[elrepo] Nvidia Driver Performance: El Repo vs. NVidia's .run file
Phil Perry
phil at elrepo.org
Tue Apr 26 13:00:33 EDT 2016
On 26/04/16 16:58, Steve Cleveland wrote:
> On 4/25/2016 12:21 PM, Phil Perry wrote:
>> On 25/04/16 18:09, EBradley at williams-int.com wrote:
>>> Hello Manuel and Phil,
>>>
>>> Thank you both for the prompt replies! Before I provide the info
>>> requested by Manuel I wanted to share something I discovered in the
>>> interim. On my test machine (still using the el repo drivers) I
>>> realized that the terminal window from which Ansys Mechanical was
>>> launched contained an error message I hadn't seen earlier:
>>>
>>> libGl error: failed to load driver: swrast
>>>
>>> This error message is not present when launching the program from the
>>> user's machine mentioned earlier, as it is now using the .run driver
>>> from Nvidia.com. Googling led me to a few different sites, one of
>>> which recommended checking out the symbolic links in /usr/lib64;
>>> specifically those regarding libGL.so.1. Upon doing so, and in
>>> comparing my machine to the user's machine, I realized there were some
>>> pretty obvious differences between the two. To start,
>>> /usr/lib64/libGL.so.1 on the user's machine is a symbolic link to
>>> libGL.so.361.42 whereas on my machine it links to libGL.so.1.2.0. The
>>> libGL.so.361.42 file on my machine is contained in /usr/lib64/nvidia,
>>> a folder which is not present on the user's machine.
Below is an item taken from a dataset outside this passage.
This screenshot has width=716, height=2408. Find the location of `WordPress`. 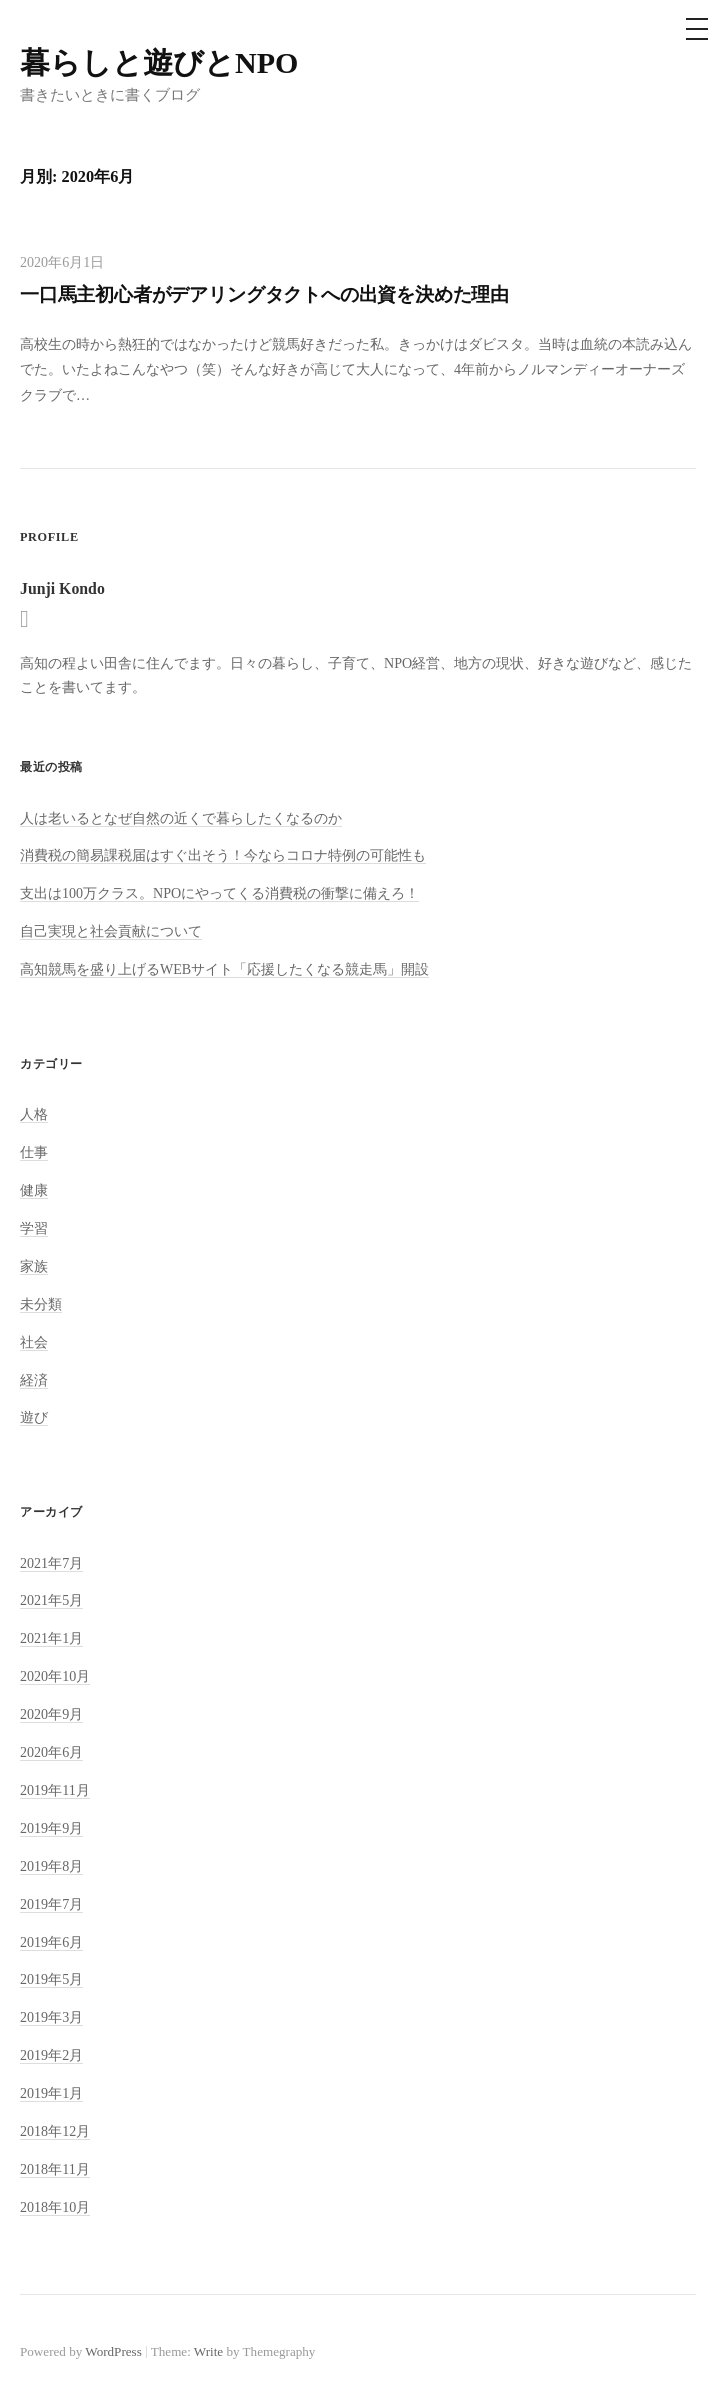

This folder
>>> contains, as one would expect, many Nvidia-specific library files and
>>> symbolic links that appear to be contained directly in /usr/lib64 on
>>> the user's machine. When I modified my /usr/lib64/libGL.so.1 symbolic
>>> link to point to /usr/lib64/nvidia/libGl.so.361.42
>> the part
>> was displayed as expected in Ansys Mechanical and the error message re:
>> swrast was also absent from the terminal window.
>>>
>>> While this is good, I have to assume that my fix of reconfiguring the
>>> symbolic link for libGl.so.1 isn't suitable for long-term production
>>> use as the next update to the el repo driver or kernel will most
>>> likely overwrite my changes. I am also a bit concerned that there are
>>> other applications waiting to call upon some other library or symbolic
>>> link that is missing/misconfigured. The differences between /usr/lib64
>>> on my machine and the user's seems too great to be ignored. I'm not
>>> sure if this gives you enough to go on in identifying a bug so please
>>> let me know if there's anything else I can provide, or if you'd still
>>> like to see the info originally requested by Manuel.
>>>
>>> Thanks,
>>>
>>>
>>> Evan
>>
>> Ah, the way we install and handle libGL is one major difference between
>> the elrepo driver and the nvidia installer.
>>
>> The nvidia drivers use their own libGL library. The nvidia installer
>> backs up the original distro file in /usr/lib{64}/ and replaces it with
>> the nvidia version of lbGL. This approach works fine until the distro
>> updates the mesa-libGL package thus overwriting the nvidia library and
>> breaking the installation.
>>
>> To better solve this issue we install all the nvidia libs to a separate
>> nvidia dir /usr/lib{64}/nvidia/ and then update the lib path in
>> /etc/ld.so.conf.d/nvidia.conf
>>
>> cat /etc/ld.so.conf.d/nvidia.conf
>> /usr/lib64/nvidia
>> /usr/lib64/vdpau
>> /usr/lib/nvidia
>> /usr/lib/vdpau
>>
>> So your system should be using the nvidia copy of libGL in
>> /usr/lib{64}/nvidia/, not the distro copy in /usr/lib{64}/ (assuming you
>> have the elrepo drivers installed)
>>
>> You can confirm this by using the ldd command to see which version a
>> program is linked against. For example,
>>
>>
>> # ldd /usr/bin/glxgears | grep libGL
>> libGL.so.1 => /usr/lib64/nvidia/libGL.so.1 (0x0000003496200000)
>>
>> and we see it's correctly linked against the nvidia libGL.
>>
>> Please try running the above on a few programs including the program you
>> are having issues with and let us know which copy of libGL is being used.
>>
>> Given your workaround fixes the issue, it would appear to be a bug in
>> your application which appears to be using the wrong libGL (the above
>> should confirm this).
>>
>> As you correctly identify, your workaround will work fine until the
>> distro updates the libGL.so.1 lib and symlinks, which is exactly the
>> case for the nvidia .run installer and the very reason we don't package
>> the files that way.
>
> We have an engineering application that tries to use the system libGL.so
> as well. We're now using puppet to soft link /usr/lib64/libGL.so to
> /usr/lib64/nvidia/libGL.so. I think we're doing the same for 32bit as
> well. Not ideal, but puppet does fix the link when the system libraries
> are updated. A cron job could accomplish the same thing. Unfortunately,
> we have no option to push on the developer to fix it as they don't exist
> anymore.
>
> - Steve
>
Thanks for the input Steve.
We could potentially fix this with a %triggerin script in our rpm
package to create/fix the symlink every time mesa-libGL is updated, but
it's not a very elegant way to fix the issue plus it's not really our
bug to fix (it should really be fixed in the offending application).